**Activity**:
Quote all of the data that follows exactly as written, skipping the images.

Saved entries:
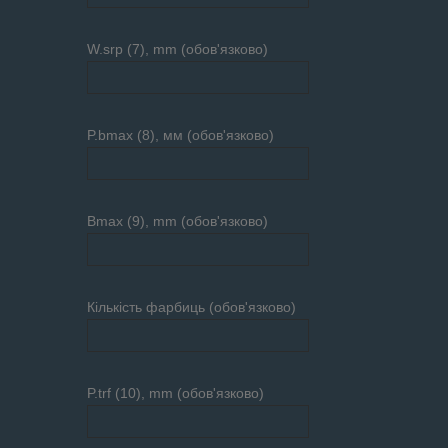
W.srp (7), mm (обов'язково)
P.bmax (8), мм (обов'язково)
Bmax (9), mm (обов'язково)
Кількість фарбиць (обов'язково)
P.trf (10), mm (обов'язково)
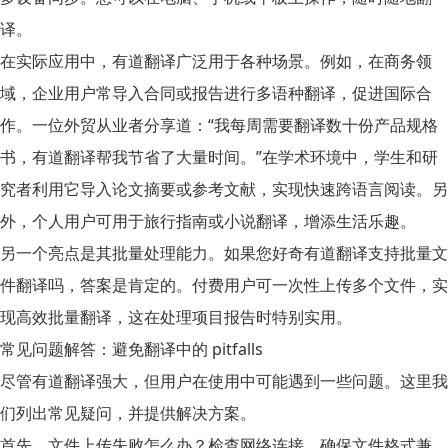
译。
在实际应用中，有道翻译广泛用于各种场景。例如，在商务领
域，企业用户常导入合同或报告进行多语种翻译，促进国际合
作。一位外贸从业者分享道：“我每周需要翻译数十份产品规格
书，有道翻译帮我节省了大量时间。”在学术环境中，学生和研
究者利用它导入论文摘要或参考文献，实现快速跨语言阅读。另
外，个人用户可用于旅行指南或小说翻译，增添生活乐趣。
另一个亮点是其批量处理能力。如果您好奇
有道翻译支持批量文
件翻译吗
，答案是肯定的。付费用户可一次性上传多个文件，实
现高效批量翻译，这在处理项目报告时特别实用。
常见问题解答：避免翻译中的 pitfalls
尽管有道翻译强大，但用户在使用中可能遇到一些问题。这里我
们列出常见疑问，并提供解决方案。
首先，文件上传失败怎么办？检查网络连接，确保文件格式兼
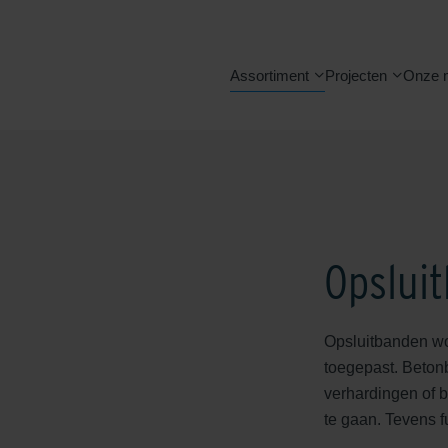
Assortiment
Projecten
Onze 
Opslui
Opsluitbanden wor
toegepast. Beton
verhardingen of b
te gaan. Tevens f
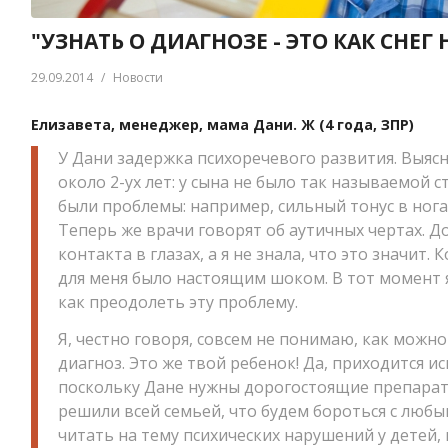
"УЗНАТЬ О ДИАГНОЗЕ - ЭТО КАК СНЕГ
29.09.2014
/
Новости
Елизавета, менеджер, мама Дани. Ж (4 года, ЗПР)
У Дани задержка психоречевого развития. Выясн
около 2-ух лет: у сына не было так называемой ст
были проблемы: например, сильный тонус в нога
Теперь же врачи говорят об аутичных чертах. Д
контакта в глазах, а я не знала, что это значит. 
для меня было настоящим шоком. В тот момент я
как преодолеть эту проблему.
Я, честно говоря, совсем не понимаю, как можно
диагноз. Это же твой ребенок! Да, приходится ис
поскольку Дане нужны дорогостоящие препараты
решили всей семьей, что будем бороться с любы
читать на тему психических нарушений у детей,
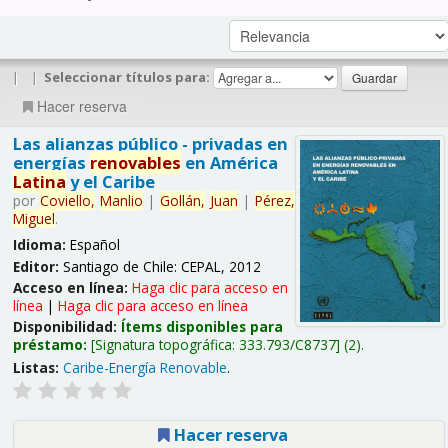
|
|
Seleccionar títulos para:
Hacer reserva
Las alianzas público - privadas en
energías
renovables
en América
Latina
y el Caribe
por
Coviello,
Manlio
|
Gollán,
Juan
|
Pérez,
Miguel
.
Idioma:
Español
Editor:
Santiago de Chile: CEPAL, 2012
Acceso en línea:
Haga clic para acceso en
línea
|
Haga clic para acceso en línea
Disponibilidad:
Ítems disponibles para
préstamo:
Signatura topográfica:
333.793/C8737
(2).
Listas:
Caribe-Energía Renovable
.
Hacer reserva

**Answer area**:
W.srp (7), mm (обов'язково)
P.bmax (8), мм (обов'язково)
Bmax (9), mm (обов'язково)
Кількість фарбиць (обов'язково)
P.trf (10), mm (обов'язково)
译。
在实际应用中，有道翻译广泛用于各种场景。例如，在商务领
域，企业用户常导入合同或报告进行多语种翻译，促进国际合
作。一位外贸从业者分享道：“我每周需要翻译数十份产品规格
书，有道翻译帮我节省了大量时间。”在学术环境中，学生和研
究者利用它导入论文摘要或参考文献，实现快速跨语言阅读。另
外，个人用户可用于旅行指南或小说翻译，增添生活乐趣。
另一个亮点是其批量处理能力。如果您好奇
有道翻译支持批量文
件翻译吗
，答案是肯定的。付费用户可一次性上传多个文件，实
现高效批量翻译，这在处理项目报告时特别实用。
常见问题解答：避免翻译中的 pitfalls
尽管有道翻译强大，但用户在使用中可能遇到一些问题。这里我
们列出常见疑问，并提供解决方案。
首先，文件上传失败怎么办？检查网络连接，确保文件格式兼
Assortiment
Projecten
Onze 
Opslui
Opsluitbanden wor
toegepast. Beton
verhardingen of b
te gaan. Tevens f
"УЗНАТЬ О ДИАГНОЗЕ - ЭТО КАК СНЕГ
29.09.2014
/
Новости
Елизавета, менеджер, мама Дани. Ж (4 года, ЗПР)
У Дани задержка психоречевого развития. Выясн
около 2-ух лет: у сына не было так называемой ст
были проблемы: например, сильный тонус в нога
Теперь же врачи говорят об аутичных чертах. Д
контакта в глазах, а я не знала, что это значит. 
для меня было настоящим шоком. В тот момент я
как преодолеть эту проблему.
Я, честно говоря, совсем не понимаю, как можно
диагноз. Это же твой ребенок! Да, приходится ис
поскольку Дане нужны дорогостоящие препараты
решили всей семьей, что будем бороться с любы
читать на тему психических нарушений у детей,
|
|
Seleccionar títulos para:
Hacer reserva
Las alianzas público - privadas en
energías
renovables
en América
Latina
y el Caribe
por
Coviello,
Manlio
|
Gollán,
Juan
|
Pérez,
Miguel
.
Idioma:
Español
Editor:
Santiago de Chile: CEPAL, 2012
Acceso en línea:
Haga clic para acceso en
línea
|
Haga clic para acceso en línea
Disponibilidad:
Ítems disponibles para
préstamo:
Signatura topográfica:
333.793/C8737
(2).
Listas:
Caribe-Energía Renovable
.
Hacer reserva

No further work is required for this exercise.